Thursday, April 24, 2008

Written: [my room] 5.45am 14th April

In our most trivial walks, we are constantly, though unconsciously, steering like pilots by certain well-known beacons and head-lands, and if we go beyond our usual course we still carry in our minds the bearing of some neighbouring cape; and not until we are completely lost, or turned round, - for a man needs only to be turned round once with his eyes shut in this world to be lost, - do we appreciate the vastness and strangeness of Nature. Every man has to learn the points of compass again as often as he awakes, whether from sleep or any abstraction. Not until we are lost, in other words, not until we have lost the world, do we begin to find ourselves, and realise where we are and the infite extent of our relations.
Thoreau - "Walden" pg. 111

This is probably of one of my favourite parts of Walden so far. The very obvious metaphor of being lost in the woods vs. lost in life/the world brings up so many associations. His comment about 'appreciating the vastness and strangeness of Nature' is spot on and extends not just to nature but the world itself. Why do people like to travel? And even then, why do people like to get lost in a city as a key part of their travel experience?

They call travel 'broadening your horizons' but it does so not just because you are not in the old place.
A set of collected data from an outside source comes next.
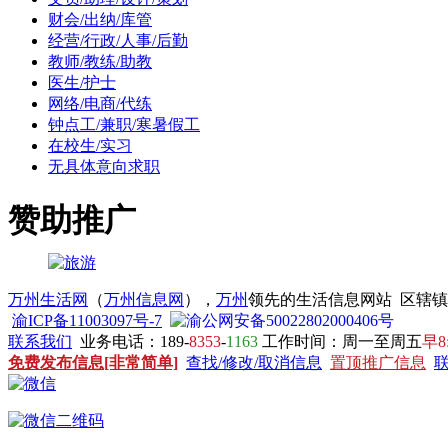
财会/出纳/库管
经营/行政/人事/后勤
教师/教练/助教
医生/护士
网络/电商/代练
钟点工/兼职/寒暑假工
在校生/实习
无具体意向求职
赞助推广
万州生活网
（
万州信息网
），
万州
领先的生活信息网站 区辖
渝ICP备11003097号-7
渝公网安备50022802000406号
联系我们
业务电话：189-
8353
-
1163
工作时间：周一至周五
早8
免费发布信息[非常简单]
查找/修改/取消信息
置顶推广信息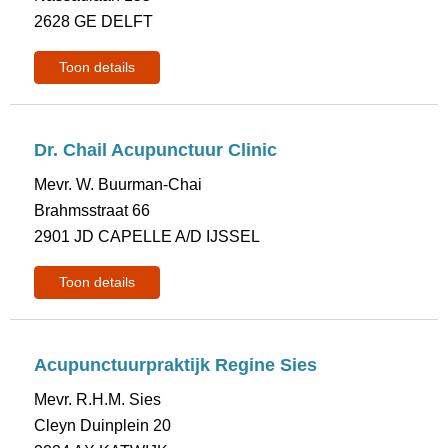
2628 GE DELFT
Toon details
Dr. Chail Acupunctuur Clinic
Mevr. W. Buurman-Chai
Brahmsstraat 66
2901 JD CAPELLE A/D IJSSEL
Toon details
Acupunctuurpraktijk Regine Sies
Mevr. R.H.M. Sies
Cleyn Duinplein 20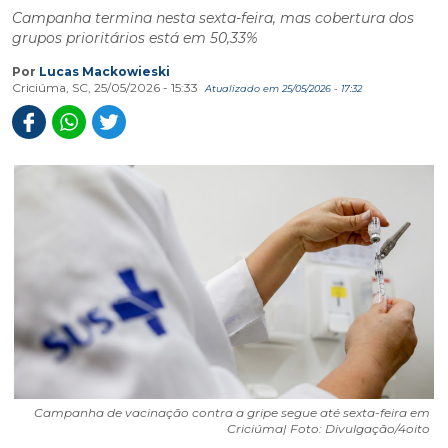
Campanha termina nesta sexta-feira, mas cobertura dos
grupos prioritários está em 50,33%
Por
Lucas Mackowieski
Criciúma, SC, 25/05/2026 - 15:33
Atualizado em 25/05/2026 - 17:32
Campanha de vacinação contra a gripe segue até sexta-feira em
Criciúma| Foto: Divulgação/4oito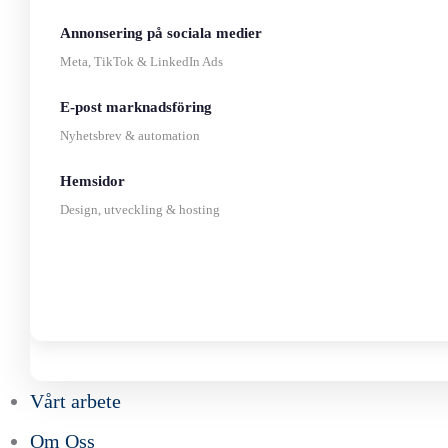
Annonsering på sociala medier
Meta, TikTok & LinkedIn Ads
E-post marknadsföring
Nyhetsbrev & automation
Hemsidor
Design, utveckling & hosting
Vårt arbete
Om Oss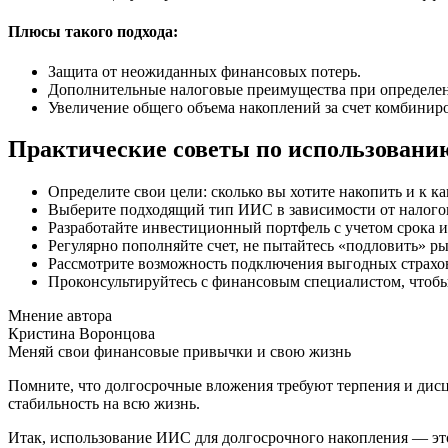
Плюсы такого подхода:
Защита от неожиданных финансовых потерь.
Дополнительные налоговые преимущества при определе
Увеличение общего объема накоплений за счет комбини
Практические советы по использовани
Определите свои цели: сколько вы хотите накопить и к ка
Выберите подходящий тип ИИС в зависимости от налого
Разработайте инвестиционный портфель с учетом срока и
Регулярно пополняйте счет, не пытайтесь «подловить» 
Рассмотрите возможность подключения выгодных страхо
Проконсультируйтесь с финансовым специалистом, чтобы
Мнение автора
Кристина Воронцова
Меняй свои финансовые привычки и свою жизнь
Помните, что долгосрочные вложения требуют терпения и дис
стабильность на всю жизнь.
Итак, использование ИИС для долгосрочного накопления — это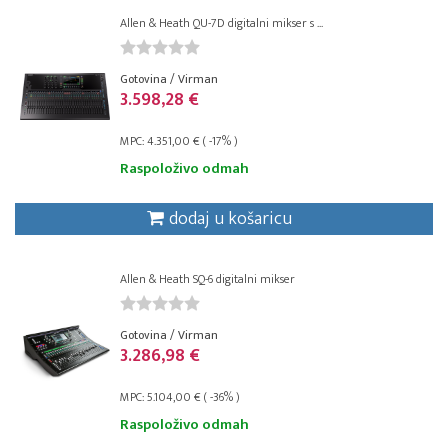
Allen & Heath QU-7D digitalni mikser s ...
Gotovina / Virman
3.598,28 €
MPC: 4.351,00 € ( -17% )
Raspoloživo odmah
dodaj u košaricu
Allen & Heath SQ-6 digitalni mikser
Gotovina / Virman
3.286,98 €
MPC: 5.104,00 € ( -36% )
Raspoloživo odmah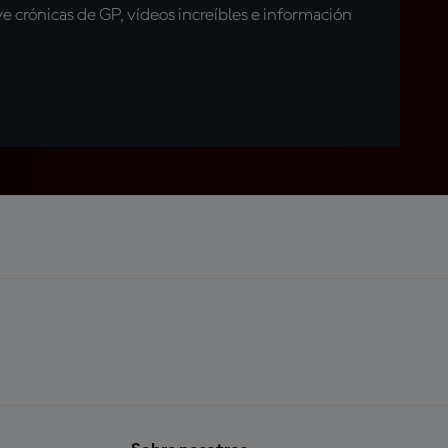
 crónicas de GP, vídeos increíbles e información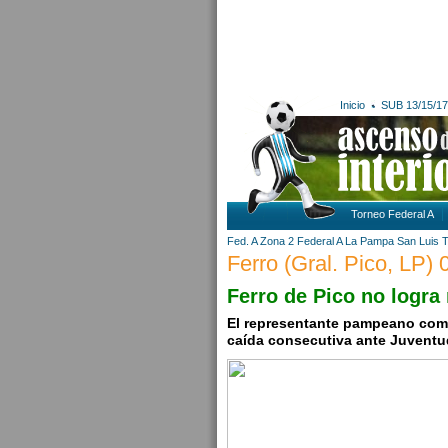
Inicio
SUB 13/15/17
Torneo Federal A
Fed. A Zona 2
Federal A
La Pampa
San Luis
T
Ferro (Gral. Pico, LP) 
Ferro de Pico no logra
El representante pampeano come
caída consecutiva ante Juventud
You have lost the familiarity and routine of home and you are forced to learn anew how to navigate in a foreign land. This is why the concepts of 'challening yourself' and going 'outside your comfort zone' are so common - hence why people want to get lost in a city and donig something like going to a small Finnish town for seven months after living in Bombay your whole life is just getting lost but in more than the geographical sense. But in order to learn and fully appreciate your surroundings it is also important not to freak out. Because if you focus on emotions of fear or frustration then you are nto taking in the experience of all your senses. This is why Zen Buddhism concepts of moment-to-moment awareness and living in the present make so much sense.

The metaphor can be bigger still, what if getting lost entails not just the routine related to your geographical location and support network but the entire routine by which you navigate through your life? Thoreau says a man needs only to be turned round once in this world to get lost and that is so very true. One momentous event is enough to shake someone to the point where they lose all direction and must 'relearn the compass'. Thoreau is saying that this can be good once in a while depending again, of course, on how the person responds. A man who loses direction must invariably find his bearings again. His destination - home - may be the same but his perspective on it may well be different.